Welcome Stephen I use spiral Onsrud bits for most mortises. I agree that you live in the most beautiful of our provinces.

Regards Bob


----------



## Cherryville Chuck (Sep 28, 2010)

It's made by Delta, Ray and I picked it up at a woodworking show. I have Delta's 16 1/2" drill press and it attaches to the quill in just a few minutes. It also comes with a bushing or adapter for attaching to a different quill size. I think the sizes are fairly standard between the two so I think it will attach to most drill presses. I only paid $60 something for it if I remember right.
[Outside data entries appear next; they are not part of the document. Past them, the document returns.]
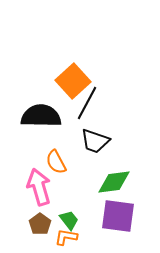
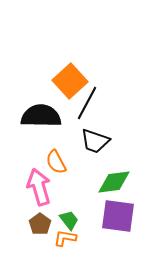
orange square: moved 3 px left
orange L-shape: moved 1 px left, 1 px down
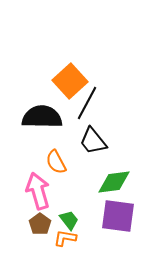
black semicircle: moved 1 px right, 1 px down
black trapezoid: moved 2 px left; rotated 32 degrees clockwise
pink arrow: moved 1 px left, 4 px down
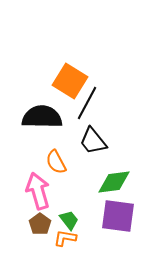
orange square: rotated 16 degrees counterclockwise
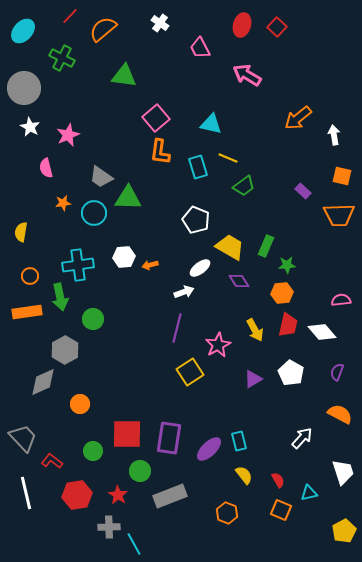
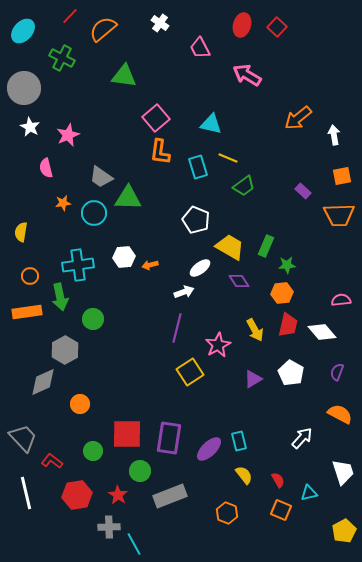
orange square at (342, 176): rotated 24 degrees counterclockwise
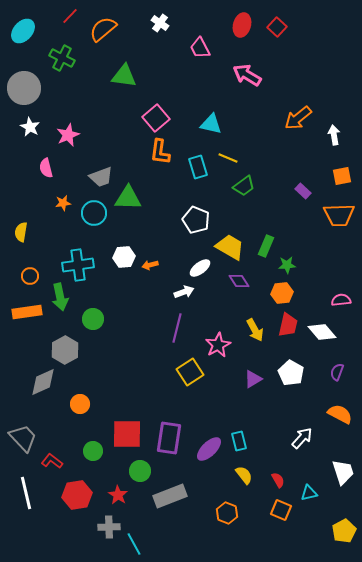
gray trapezoid at (101, 177): rotated 55 degrees counterclockwise
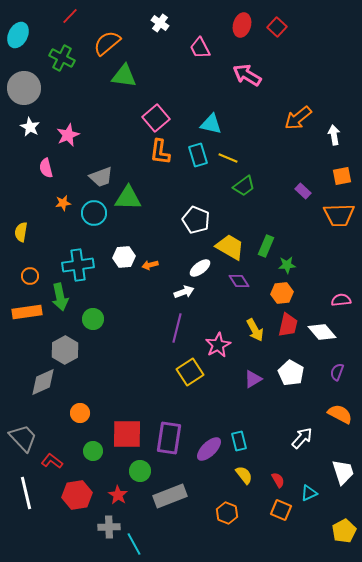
orange semicircle at (103, 29): moved 4 px right, 14 px down
cyan ellipse at (23, 31): moved 5 px left, 4 px down; rotated 15 degrees counterclockwise
cyan rectangle at (198, 167): moved 12 px up
orange circle at (80, 404): moved 9 px down
cyan triangle at (309, 493): rotated 12 degrees counterclockwise
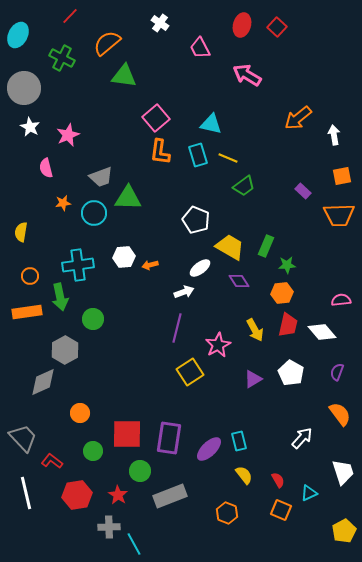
orange semicircle at (340, 414): rotated 25 degrees clockwise
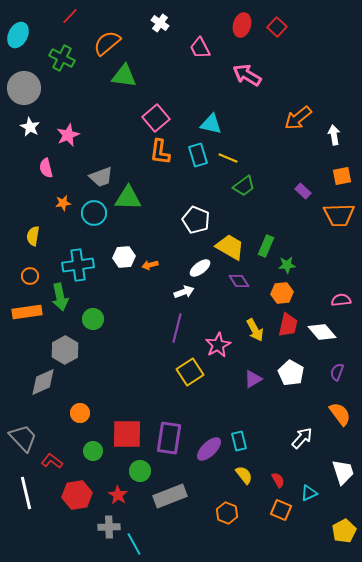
yellow semicircle at (21, 232): moved 12 px right, 4 px down
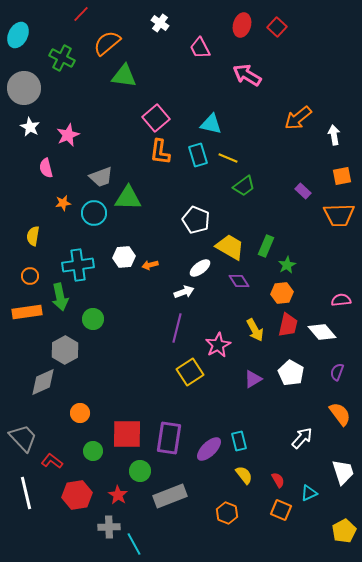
red line at (70, 16): moved 11 px right, 2 px up
green star at (287, 265): rotated 24 degrees counterclockwise
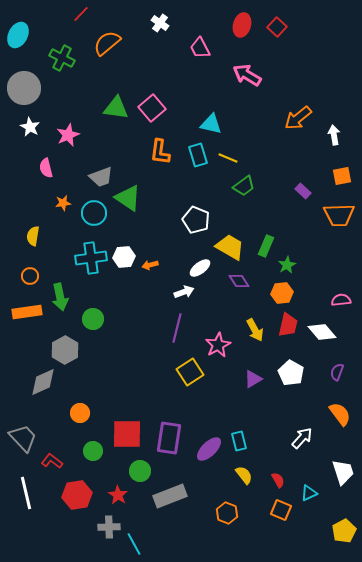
green triangle at (124, 76): moved 8 px left, 32 px down
pink square at (156, 118): moved 4 px left, 10 px up
green triangle at (128, 198): rotated 32 degrees clockwise
cyan cross at (78, 265): moved 13 px right, 7 px up
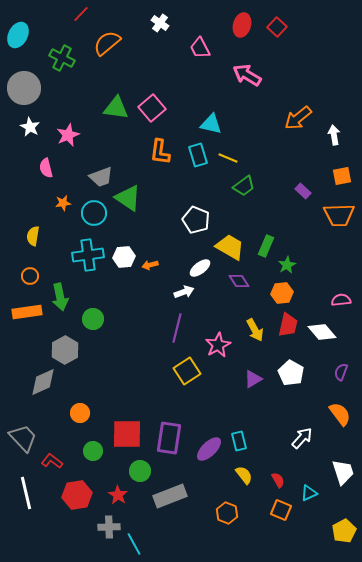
cyan cross at (91, 258): moved 3 px left, 3 px up
yellow square at (190, 372): moved 3 px left, 1 px up
purple semicircle at (337, 372): moved 4 px right
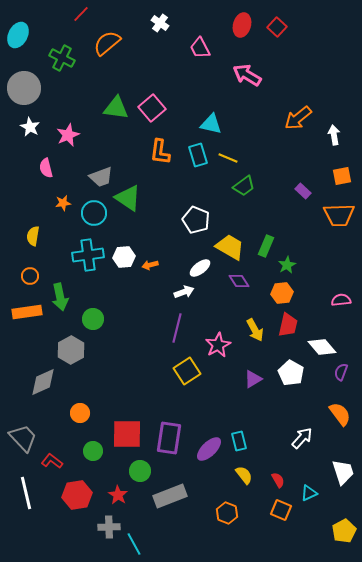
white diamond at (322, 332): moved 15 px down
gray hexagon at (65, 350): moved 6 px right
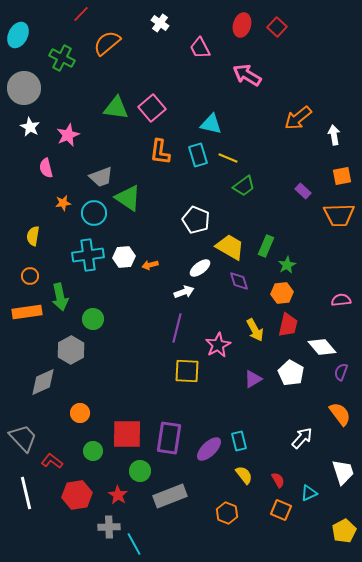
purple diamond at (239, 281): rotated 15 degrees clockwise
yellow square at (187, 371): rotated 36 degrees clockwise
It comes with 4 sizes of chisels, 1/4, 5/16, 3/8, and 1/2. There is a little trick to setting the bit inside the chisel properly but it's not hard, you just have to pay attention. 

You can buy a dedicated mortiser but it takes up a lot of bench space and they cost around $450-500. For a few dollars more you can buy a floor model drill press and the mortising attachment and you'll have a drill press when you aren't using the attachment. The dedicated mortiser will usually also do 5/8 but the attachment will do any size by working both sides of larger mortises.

Lee Valley sells some cone shaped sharpening stones for the chisels and I highly recommend them. I had to sharpen one chisel a while back and just spun the stone in my fingers for a minute maybe and the next cut was like slicing through warm butter.


----------



## GRINDER (Nov 8, 2009)

Thanks for the welcome. I will try what you have suggested


----------



## RMIGHTY1 (Nov 5, 2014)

Thanks Charles. I am not ready to pull the trigger yet but look ahead for when I am ready. I see one at Amazon for $110. That's the ticket. I hope it will fit my cheap no-name bench top drill press. Space (and money) are at a premium here. Cheers!!!


----------